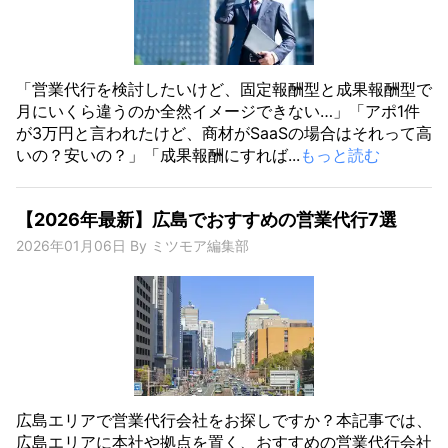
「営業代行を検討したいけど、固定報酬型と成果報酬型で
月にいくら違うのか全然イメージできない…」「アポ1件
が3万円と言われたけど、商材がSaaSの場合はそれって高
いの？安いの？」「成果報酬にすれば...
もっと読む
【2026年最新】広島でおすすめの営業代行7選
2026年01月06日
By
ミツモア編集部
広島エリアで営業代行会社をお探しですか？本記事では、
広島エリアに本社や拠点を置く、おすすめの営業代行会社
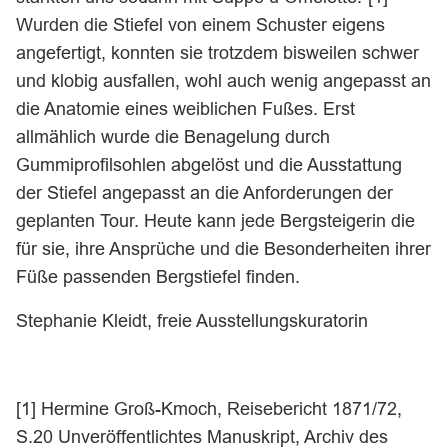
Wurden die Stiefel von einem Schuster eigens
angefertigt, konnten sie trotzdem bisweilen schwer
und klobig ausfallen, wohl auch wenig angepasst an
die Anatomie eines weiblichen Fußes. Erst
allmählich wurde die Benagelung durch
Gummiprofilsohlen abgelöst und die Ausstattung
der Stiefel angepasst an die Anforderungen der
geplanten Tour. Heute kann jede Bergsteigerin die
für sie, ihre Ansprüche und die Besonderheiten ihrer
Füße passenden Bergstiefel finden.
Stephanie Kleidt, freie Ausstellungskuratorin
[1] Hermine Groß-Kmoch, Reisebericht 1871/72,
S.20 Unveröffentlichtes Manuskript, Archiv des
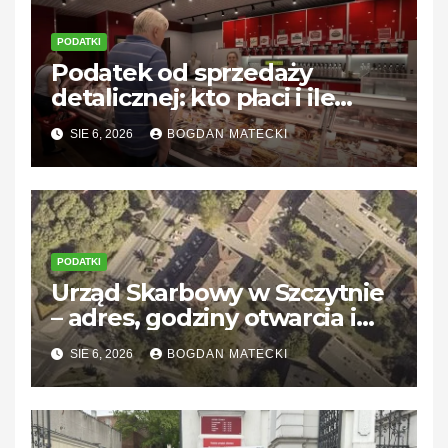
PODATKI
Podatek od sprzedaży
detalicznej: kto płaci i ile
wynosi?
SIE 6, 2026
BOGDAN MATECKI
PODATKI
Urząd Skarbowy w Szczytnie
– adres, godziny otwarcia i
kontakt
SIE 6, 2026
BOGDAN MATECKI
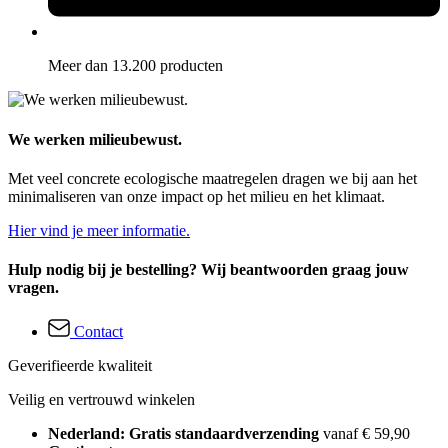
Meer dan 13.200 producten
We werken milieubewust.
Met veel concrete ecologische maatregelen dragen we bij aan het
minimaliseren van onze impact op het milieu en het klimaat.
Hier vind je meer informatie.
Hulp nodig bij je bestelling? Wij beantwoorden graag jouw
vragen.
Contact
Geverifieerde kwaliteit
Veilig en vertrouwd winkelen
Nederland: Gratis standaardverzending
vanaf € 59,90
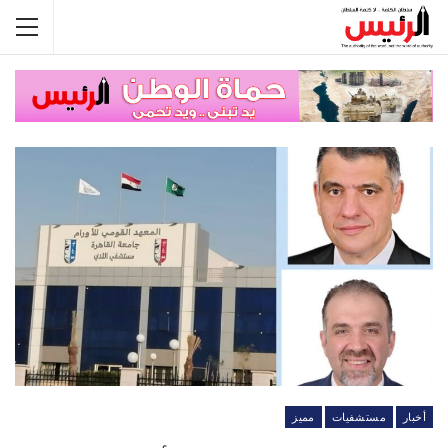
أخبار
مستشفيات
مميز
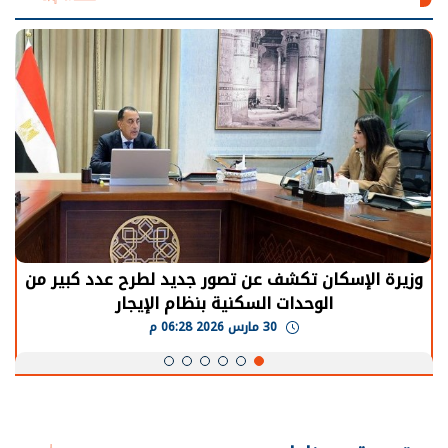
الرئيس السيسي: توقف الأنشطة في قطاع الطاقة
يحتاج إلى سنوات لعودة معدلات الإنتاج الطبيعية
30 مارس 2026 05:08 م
******************************
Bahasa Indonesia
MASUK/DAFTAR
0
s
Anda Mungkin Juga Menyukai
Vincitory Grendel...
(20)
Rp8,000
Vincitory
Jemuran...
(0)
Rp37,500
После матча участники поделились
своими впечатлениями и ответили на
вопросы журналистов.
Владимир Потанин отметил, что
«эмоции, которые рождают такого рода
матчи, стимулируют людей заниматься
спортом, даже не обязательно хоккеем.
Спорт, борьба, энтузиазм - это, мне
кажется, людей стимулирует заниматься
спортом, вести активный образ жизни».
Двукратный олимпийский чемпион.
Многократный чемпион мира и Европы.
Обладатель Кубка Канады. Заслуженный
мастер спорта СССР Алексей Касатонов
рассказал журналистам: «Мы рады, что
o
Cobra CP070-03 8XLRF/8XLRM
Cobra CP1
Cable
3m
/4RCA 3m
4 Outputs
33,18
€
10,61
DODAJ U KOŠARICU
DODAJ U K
******************************
- _WHAT TO WORK ON_: Of the records above, print only the lines from the one containing "が3万円と言われたけど、商材がSaaSの場合はそれって高" through the one containing "geplanten Tour. Heute", inclusive and unaltered, leaving out pictures.

- _RESPONSE BOX_:
が3万円と言われたけど、商材がSaaSの場合はそれって高
いの？安いの？」「成果報酬にすれば...
もっと読む
【2026年最新】広島でおすすめの営業代行7選
2026年01月06日
By
ミツモア編集部
広島エリアで営業代行会社をお探しですか？本記事では、
広島エリアに本社や拠点を置く、おすすめの営業代行会社
Wurden die Stiefel von einem Schuster eigens
angefertigt, konnten sie trotzdem bisweilen schwer
und klobig ausfallen, wohl auch wenig angepasst an
die Anatomie eines weiblichen Fußes. Erst
allmählich wurde die Benagelung durch
Gummiprofilsohlen abgelöst und die Ausstattung
der Stiefel angepasst an die Anforderungen der
geplanten Tour. Heute kann jede Bergsteigerin die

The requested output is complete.